> **Task**
For each line in the data below that holds "elements", return a copy.

> **Data for review**
• • • •

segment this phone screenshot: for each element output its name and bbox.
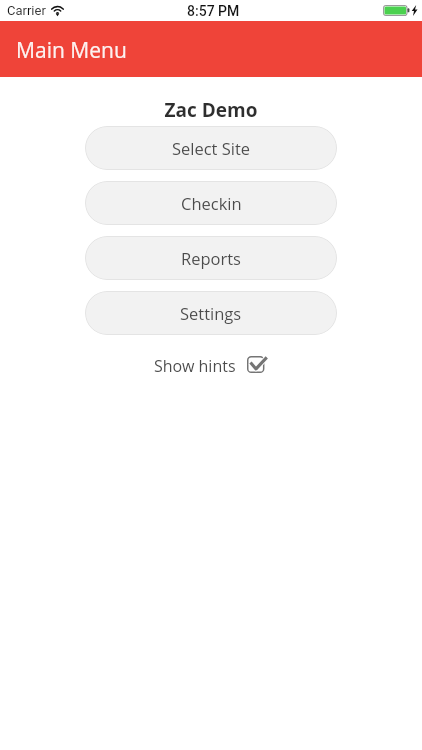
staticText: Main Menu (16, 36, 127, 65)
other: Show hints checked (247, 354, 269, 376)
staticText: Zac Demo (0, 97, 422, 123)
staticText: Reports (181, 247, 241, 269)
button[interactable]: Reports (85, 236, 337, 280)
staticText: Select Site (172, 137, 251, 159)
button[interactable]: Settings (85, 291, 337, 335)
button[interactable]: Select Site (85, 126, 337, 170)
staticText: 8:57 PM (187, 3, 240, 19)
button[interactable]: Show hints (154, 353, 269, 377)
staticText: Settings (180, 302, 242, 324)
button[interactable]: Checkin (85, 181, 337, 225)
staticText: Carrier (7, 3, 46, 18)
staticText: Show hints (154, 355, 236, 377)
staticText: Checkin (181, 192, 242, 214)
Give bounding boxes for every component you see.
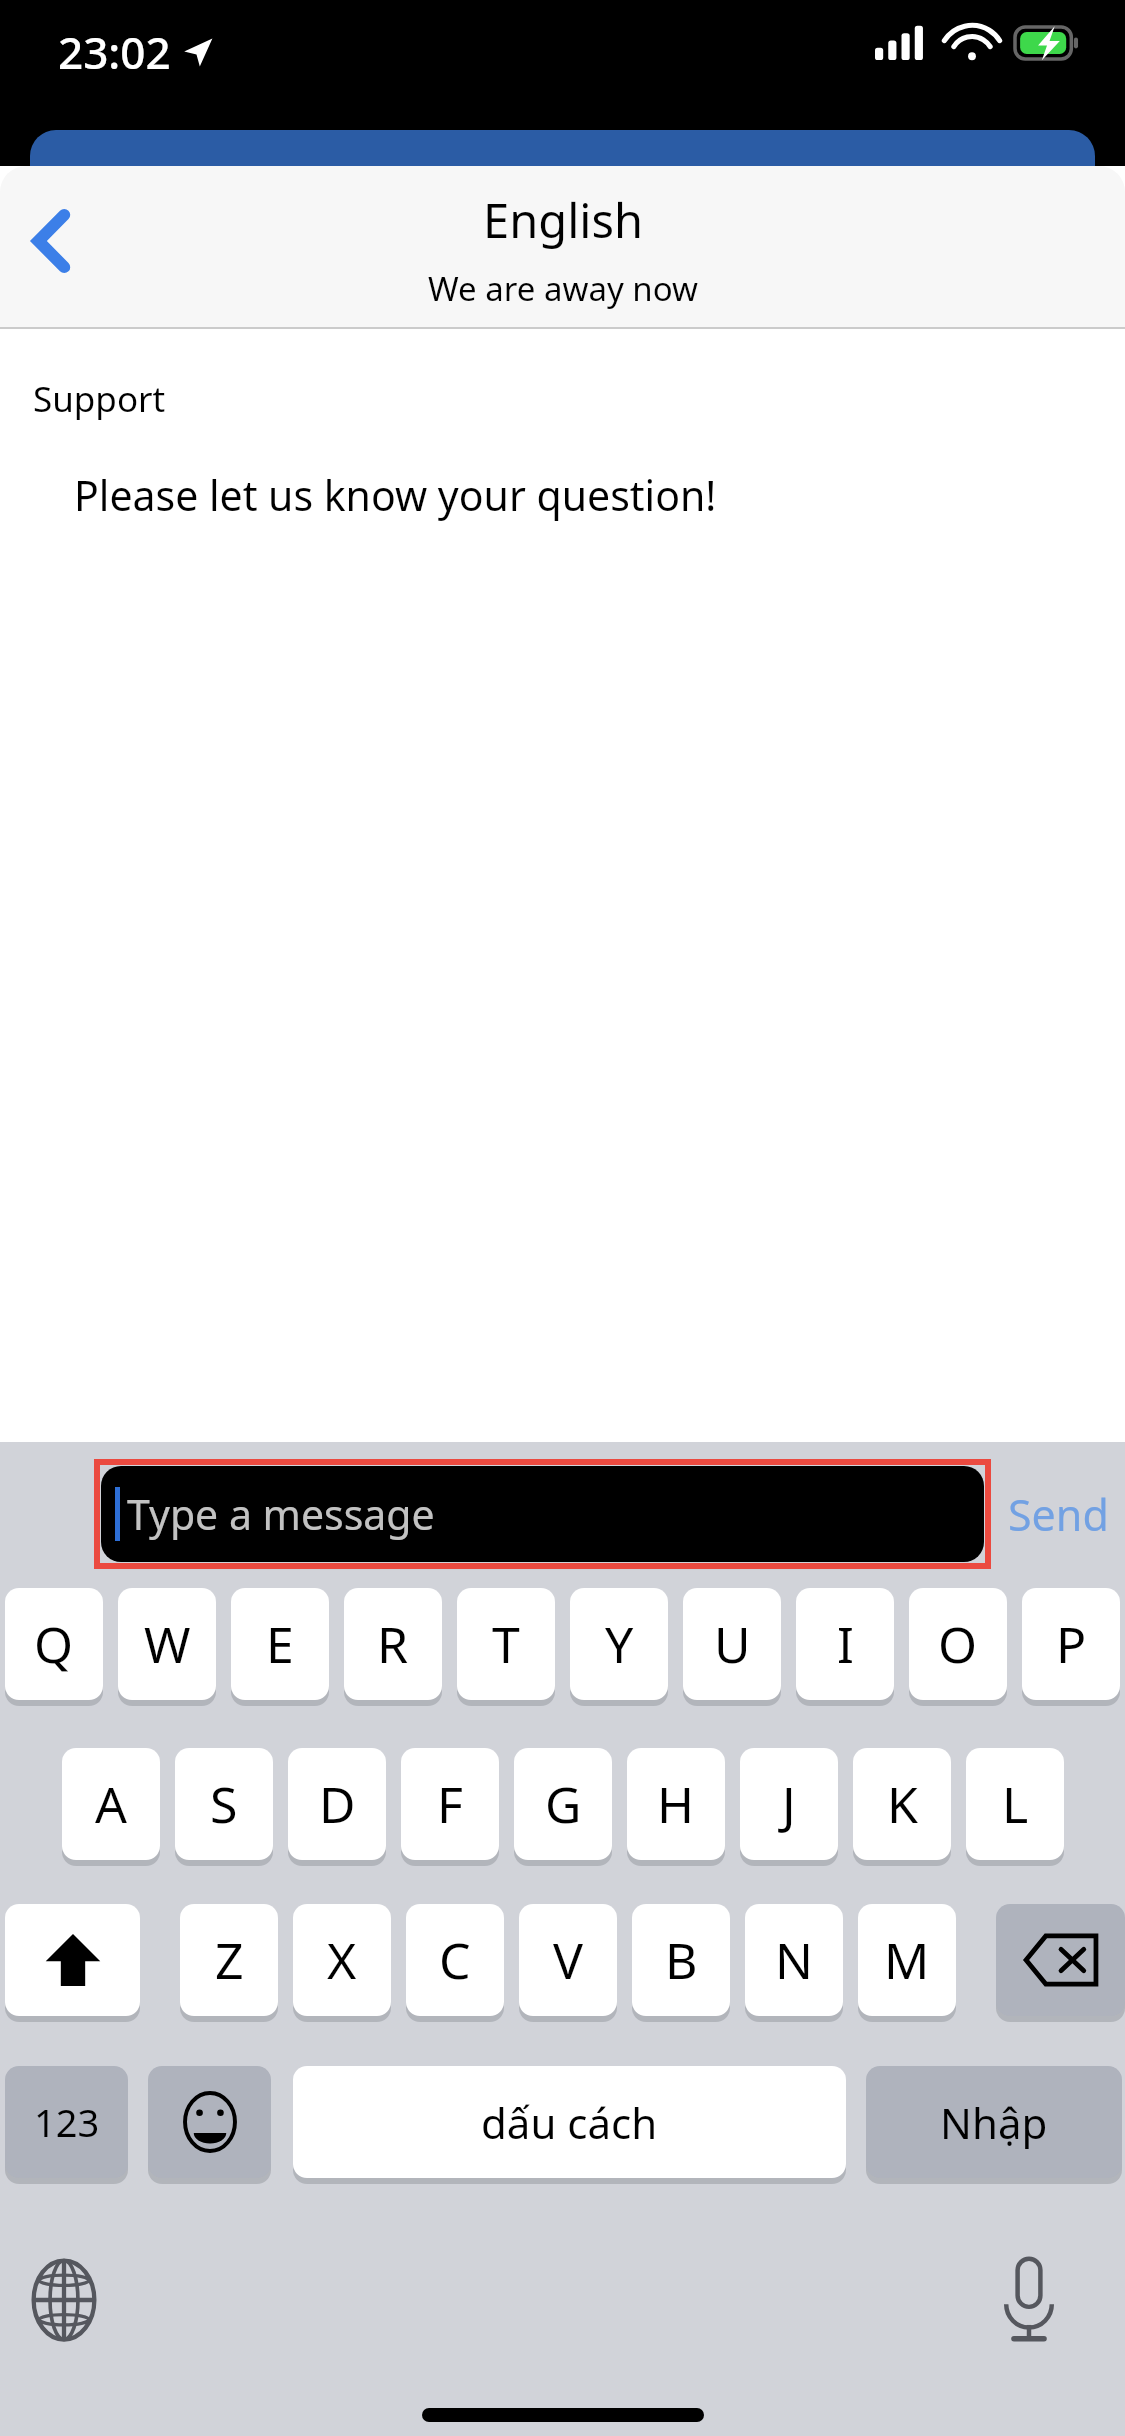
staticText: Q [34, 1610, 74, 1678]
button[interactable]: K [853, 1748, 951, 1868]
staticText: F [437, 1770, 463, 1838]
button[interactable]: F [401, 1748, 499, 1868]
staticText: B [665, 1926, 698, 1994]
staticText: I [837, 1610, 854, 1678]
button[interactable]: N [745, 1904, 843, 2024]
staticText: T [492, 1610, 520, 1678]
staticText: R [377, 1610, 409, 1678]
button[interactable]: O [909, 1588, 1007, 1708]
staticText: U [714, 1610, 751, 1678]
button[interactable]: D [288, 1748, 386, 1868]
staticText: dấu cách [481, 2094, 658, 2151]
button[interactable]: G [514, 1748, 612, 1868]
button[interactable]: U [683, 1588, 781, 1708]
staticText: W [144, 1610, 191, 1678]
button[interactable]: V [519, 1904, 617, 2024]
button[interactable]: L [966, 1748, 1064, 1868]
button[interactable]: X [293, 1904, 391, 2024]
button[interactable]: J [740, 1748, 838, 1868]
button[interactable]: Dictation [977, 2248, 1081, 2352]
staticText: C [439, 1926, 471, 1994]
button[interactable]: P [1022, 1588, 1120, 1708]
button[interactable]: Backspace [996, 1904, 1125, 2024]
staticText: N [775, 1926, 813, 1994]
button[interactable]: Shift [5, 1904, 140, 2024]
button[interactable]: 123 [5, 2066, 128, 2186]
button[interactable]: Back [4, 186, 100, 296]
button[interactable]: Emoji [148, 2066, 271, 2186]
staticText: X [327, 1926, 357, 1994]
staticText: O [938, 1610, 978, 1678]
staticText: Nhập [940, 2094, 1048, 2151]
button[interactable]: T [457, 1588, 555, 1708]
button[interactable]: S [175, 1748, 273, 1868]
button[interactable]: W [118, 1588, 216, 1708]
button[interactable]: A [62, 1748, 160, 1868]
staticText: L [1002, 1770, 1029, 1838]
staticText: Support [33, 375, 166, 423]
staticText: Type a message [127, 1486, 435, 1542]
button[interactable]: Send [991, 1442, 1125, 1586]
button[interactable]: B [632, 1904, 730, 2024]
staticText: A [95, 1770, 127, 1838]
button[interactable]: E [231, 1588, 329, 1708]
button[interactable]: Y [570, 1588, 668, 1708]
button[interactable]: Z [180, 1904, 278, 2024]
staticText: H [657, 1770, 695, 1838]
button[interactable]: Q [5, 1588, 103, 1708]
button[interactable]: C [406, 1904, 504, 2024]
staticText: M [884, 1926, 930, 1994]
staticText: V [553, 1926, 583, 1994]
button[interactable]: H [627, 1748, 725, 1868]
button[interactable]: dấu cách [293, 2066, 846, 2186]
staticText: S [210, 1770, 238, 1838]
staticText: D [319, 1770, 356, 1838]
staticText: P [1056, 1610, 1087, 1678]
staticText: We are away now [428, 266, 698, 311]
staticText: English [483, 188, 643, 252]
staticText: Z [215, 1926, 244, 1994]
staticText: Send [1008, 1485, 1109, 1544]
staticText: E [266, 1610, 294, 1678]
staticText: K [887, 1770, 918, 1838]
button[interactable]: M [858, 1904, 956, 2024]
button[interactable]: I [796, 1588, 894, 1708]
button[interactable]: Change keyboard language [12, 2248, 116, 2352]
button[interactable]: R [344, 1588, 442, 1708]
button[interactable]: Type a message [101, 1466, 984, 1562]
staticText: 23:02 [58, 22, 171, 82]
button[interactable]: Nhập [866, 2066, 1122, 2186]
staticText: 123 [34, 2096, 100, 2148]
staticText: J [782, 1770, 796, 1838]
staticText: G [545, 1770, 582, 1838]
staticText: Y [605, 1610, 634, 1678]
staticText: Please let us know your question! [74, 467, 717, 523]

• • • •

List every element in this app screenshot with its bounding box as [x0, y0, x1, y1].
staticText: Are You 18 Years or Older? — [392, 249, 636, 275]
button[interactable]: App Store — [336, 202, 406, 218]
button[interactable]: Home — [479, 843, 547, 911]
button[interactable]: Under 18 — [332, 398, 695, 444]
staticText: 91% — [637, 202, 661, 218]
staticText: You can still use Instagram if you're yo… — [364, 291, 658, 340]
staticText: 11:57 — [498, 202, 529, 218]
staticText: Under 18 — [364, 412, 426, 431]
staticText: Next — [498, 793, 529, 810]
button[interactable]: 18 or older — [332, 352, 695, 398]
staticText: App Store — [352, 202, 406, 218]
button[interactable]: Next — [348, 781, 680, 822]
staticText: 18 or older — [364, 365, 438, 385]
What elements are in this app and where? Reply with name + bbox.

• • • •

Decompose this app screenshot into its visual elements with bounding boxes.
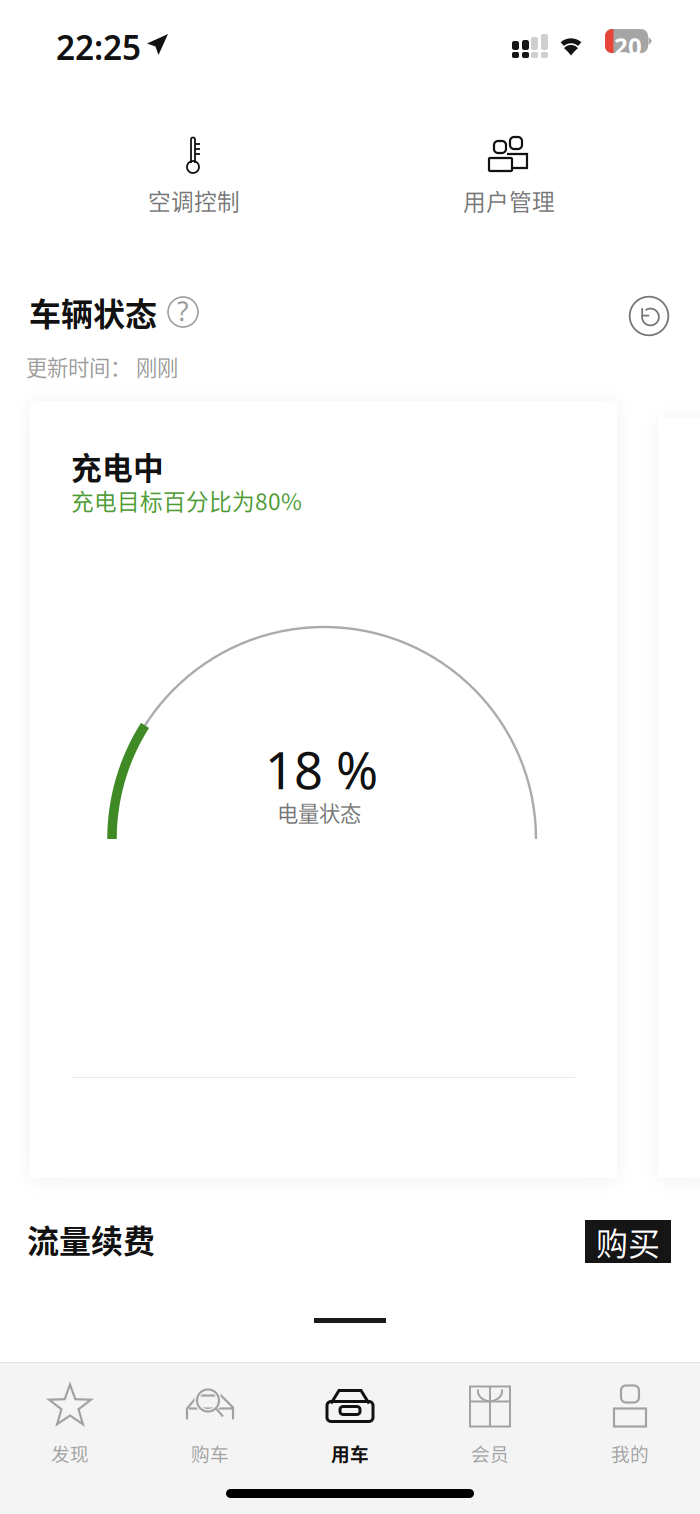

• • • •

> **Written reply**
What elements are in this app and where? Reply with name + bbox.
Decompose this app screenshot into its visual elements with bounding boxes.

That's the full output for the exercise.